Close inspection of AutoML tables reveals three key patterns in the dataset:

  1. Customers over the age of 70 rarely churn during their first year.
Screenshot of an AutoML data table of customers over 70 during their first year.
  1. Female customers in their 40s on a "Family" plan rarely churn during their first year.
Screenshot of an AutoML data table of female customers in their 40s on a family plan during their first year.
  1. Male customers in their 30s on a "Personal" plan are more complicated. They’re likely to churn during their first year if they logged in fewer than 20 times during month one. If, however, they logged in more than 20 times during their first month, they’re not likely to leave.
Screenshot of an AutoML data table of male customers in their 30s  on a personal plan during their first year.

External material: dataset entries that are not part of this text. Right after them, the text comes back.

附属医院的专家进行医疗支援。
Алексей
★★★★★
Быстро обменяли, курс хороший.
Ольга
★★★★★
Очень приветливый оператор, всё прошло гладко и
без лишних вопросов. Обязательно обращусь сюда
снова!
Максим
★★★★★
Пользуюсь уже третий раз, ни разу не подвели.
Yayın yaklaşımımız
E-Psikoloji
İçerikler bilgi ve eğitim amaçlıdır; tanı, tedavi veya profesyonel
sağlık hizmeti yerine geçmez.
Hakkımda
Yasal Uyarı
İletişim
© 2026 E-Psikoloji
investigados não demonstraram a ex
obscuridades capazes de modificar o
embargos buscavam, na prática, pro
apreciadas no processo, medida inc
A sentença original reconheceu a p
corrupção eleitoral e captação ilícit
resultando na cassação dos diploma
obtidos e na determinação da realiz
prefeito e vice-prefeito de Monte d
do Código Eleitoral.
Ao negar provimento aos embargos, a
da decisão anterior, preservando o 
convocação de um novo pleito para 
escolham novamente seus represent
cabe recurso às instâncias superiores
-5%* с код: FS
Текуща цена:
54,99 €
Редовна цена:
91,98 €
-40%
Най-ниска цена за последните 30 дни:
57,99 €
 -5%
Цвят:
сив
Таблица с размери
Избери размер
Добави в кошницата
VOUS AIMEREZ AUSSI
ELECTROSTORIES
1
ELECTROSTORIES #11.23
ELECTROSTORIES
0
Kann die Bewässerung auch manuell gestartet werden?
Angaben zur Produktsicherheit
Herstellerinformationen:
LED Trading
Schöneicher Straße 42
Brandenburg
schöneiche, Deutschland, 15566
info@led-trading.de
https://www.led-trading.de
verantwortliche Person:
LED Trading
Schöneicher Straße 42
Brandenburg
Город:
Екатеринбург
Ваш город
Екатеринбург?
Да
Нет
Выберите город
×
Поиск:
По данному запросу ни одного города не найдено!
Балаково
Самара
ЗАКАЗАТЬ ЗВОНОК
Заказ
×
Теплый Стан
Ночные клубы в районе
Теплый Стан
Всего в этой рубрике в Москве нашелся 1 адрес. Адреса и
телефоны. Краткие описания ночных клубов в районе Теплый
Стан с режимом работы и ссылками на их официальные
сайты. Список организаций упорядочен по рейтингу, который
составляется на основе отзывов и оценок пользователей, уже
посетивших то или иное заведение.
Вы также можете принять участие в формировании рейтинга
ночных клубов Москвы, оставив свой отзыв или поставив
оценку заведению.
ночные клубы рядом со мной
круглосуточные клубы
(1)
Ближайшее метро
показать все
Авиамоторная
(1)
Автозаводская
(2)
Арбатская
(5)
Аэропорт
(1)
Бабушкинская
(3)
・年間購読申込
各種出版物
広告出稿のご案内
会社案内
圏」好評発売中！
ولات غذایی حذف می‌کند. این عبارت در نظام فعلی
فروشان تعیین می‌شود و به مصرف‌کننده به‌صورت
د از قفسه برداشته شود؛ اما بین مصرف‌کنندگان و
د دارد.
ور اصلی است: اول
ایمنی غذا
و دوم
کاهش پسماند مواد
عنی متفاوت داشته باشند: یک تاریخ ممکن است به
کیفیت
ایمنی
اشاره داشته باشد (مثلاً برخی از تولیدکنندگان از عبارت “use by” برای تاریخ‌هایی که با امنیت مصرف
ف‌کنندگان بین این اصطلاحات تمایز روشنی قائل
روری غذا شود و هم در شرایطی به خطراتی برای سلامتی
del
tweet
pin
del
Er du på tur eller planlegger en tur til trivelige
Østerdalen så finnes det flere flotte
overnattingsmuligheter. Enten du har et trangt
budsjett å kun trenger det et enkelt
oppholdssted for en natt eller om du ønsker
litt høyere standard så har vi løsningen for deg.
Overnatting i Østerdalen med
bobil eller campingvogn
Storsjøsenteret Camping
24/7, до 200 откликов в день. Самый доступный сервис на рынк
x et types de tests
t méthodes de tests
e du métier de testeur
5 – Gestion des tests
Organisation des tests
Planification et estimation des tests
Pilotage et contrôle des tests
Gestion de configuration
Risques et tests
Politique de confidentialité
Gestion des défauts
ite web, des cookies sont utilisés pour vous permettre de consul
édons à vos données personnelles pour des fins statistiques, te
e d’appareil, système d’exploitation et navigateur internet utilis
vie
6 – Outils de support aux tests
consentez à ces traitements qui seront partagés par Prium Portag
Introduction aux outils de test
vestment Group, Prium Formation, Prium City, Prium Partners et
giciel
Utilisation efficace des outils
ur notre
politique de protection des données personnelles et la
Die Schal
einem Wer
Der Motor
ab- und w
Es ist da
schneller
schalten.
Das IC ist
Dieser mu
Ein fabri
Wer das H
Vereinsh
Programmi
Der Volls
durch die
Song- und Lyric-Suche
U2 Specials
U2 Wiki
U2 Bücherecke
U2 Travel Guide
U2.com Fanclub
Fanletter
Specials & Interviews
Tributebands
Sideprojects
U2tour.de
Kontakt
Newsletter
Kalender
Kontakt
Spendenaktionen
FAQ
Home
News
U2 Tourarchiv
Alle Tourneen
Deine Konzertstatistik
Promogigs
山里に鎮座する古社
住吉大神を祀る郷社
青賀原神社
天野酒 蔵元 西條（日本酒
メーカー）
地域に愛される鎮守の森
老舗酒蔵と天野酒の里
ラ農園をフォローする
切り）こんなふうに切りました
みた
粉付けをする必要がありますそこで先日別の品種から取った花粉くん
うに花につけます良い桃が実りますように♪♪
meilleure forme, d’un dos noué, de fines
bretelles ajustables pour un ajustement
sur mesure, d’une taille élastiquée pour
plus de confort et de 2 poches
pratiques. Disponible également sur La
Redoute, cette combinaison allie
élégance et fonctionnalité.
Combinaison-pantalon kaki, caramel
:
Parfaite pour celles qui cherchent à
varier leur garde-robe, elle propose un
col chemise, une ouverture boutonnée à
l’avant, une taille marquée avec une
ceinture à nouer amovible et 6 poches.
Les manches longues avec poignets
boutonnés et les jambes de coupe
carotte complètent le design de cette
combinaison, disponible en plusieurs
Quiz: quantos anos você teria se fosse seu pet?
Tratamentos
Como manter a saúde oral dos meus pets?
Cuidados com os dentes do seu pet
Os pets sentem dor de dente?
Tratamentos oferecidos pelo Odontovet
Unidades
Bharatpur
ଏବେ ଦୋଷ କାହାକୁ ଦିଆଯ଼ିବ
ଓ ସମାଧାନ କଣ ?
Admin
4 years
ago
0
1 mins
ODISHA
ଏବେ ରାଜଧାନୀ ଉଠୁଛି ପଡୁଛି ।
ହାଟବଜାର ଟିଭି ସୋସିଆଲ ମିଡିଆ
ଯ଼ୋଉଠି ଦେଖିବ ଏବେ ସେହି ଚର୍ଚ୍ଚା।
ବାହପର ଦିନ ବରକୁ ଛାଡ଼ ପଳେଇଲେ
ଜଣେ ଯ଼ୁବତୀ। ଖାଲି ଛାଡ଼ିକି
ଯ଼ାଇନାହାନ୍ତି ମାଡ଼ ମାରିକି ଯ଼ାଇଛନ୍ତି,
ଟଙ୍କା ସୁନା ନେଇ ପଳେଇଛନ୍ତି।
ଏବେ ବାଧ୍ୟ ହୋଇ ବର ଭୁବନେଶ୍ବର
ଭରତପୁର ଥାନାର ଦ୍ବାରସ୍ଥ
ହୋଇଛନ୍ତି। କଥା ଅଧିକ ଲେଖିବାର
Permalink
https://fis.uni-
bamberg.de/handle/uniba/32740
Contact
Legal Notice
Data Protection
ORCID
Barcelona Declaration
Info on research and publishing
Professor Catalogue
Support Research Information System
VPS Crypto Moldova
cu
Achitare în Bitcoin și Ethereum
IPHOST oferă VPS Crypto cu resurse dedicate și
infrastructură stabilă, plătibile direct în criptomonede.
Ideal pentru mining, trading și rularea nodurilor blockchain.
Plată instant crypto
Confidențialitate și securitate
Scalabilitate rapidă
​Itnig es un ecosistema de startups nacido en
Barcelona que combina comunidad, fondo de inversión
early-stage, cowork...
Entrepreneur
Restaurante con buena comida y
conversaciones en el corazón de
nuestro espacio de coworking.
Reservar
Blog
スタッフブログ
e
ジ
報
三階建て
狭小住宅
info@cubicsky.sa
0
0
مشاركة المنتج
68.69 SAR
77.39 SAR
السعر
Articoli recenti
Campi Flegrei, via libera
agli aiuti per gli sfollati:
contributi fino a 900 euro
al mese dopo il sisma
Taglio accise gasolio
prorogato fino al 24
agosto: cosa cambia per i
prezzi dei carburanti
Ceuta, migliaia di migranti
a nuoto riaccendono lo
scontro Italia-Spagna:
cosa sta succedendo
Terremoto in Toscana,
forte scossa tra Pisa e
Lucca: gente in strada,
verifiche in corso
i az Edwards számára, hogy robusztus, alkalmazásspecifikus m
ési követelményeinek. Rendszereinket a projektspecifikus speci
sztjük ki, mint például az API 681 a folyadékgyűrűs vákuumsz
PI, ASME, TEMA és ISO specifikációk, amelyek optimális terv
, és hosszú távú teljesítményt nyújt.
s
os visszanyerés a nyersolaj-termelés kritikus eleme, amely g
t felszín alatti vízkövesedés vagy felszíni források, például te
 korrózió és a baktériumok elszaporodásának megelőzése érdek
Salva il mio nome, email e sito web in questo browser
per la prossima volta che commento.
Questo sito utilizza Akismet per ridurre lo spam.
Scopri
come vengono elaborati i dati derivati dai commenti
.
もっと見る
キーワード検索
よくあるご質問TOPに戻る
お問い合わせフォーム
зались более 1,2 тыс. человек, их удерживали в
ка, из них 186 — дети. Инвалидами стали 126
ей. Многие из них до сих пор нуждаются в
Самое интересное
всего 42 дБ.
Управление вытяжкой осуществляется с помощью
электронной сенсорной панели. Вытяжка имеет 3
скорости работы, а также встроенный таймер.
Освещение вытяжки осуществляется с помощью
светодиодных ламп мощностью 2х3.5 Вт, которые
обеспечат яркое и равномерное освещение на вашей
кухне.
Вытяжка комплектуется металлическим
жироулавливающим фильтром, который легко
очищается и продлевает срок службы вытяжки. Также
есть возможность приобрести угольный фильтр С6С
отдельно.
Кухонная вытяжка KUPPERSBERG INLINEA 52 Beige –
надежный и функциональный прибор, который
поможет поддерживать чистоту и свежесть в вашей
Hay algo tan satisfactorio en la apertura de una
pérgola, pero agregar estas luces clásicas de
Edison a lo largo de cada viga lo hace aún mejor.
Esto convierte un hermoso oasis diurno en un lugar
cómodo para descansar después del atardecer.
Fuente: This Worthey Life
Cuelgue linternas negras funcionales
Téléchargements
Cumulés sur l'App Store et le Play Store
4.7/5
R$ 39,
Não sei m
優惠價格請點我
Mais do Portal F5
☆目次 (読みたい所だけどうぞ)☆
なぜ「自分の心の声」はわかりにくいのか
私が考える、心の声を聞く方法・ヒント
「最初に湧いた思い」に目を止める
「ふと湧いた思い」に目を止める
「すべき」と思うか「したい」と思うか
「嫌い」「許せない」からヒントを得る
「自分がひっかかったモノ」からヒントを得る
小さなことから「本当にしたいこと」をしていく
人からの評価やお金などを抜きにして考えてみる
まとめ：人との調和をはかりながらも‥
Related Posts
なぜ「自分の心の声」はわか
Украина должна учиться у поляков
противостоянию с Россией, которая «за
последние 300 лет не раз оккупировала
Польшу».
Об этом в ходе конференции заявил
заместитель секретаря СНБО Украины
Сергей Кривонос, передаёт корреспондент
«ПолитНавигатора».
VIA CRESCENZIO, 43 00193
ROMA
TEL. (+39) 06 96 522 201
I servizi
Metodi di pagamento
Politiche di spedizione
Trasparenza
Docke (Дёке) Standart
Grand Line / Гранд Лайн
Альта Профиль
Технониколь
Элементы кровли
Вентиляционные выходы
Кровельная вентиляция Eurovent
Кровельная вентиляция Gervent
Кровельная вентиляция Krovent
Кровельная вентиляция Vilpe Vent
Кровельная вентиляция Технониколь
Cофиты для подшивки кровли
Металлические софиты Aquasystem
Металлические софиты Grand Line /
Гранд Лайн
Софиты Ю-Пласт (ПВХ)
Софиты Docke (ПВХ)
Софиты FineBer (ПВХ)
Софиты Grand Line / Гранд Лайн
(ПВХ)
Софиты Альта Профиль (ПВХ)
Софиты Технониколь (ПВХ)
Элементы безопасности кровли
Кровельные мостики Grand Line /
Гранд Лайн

Automated machine learning excels at finding patterns such as these. It can even discover significantly more complex patterns over a large number of columns to predict how combinations of values in the feature columns will affect the values in the target columns.

AutoML takes a dataset (like the one in the example) and allows you to specify a target field (e.g., Churn_1Y). It then finds key drivers and patterns in the data that are often impossible to visualize or detect by a human. You can then refine and finalize the model as well as use it to make future predictions for both forward-looking data and scenario planning.

Taking action on your AutoML predictions
Once you learn which customers will churn, you can employ customer retention strategies as well as begin to ask questions about more valuable customers’ purchasing patterns, demographics, and other characteristics that make them the most successful.

The knowledge you gain from the patterns that automated machine learning uncovers can directly impact business conversations related to your company's long-term growth strategy and financial performance.

AutoML Tool Features

The best machine learning automation platforms include the following key capabilities:

  • Allow you to quickly preprocess, clean, and connect your data.
  • Provide a simple, code-free interface to easily auto-generate and refine ML models, make predictions, and test business scenarios.
  • Automatically scores and ranks multiple ML models to select the best performing model for your data set.
  • Help you influence the predicted outcomes by providing prediction-influencer data to explain outcomes at the record-level and including full explainability data.
  • Allow you to easily publish the data and/or directly integrate your models into BI and analytics tools to build interactive visualizations and dashboards with predictive insights that give transparency on which metrics drive results.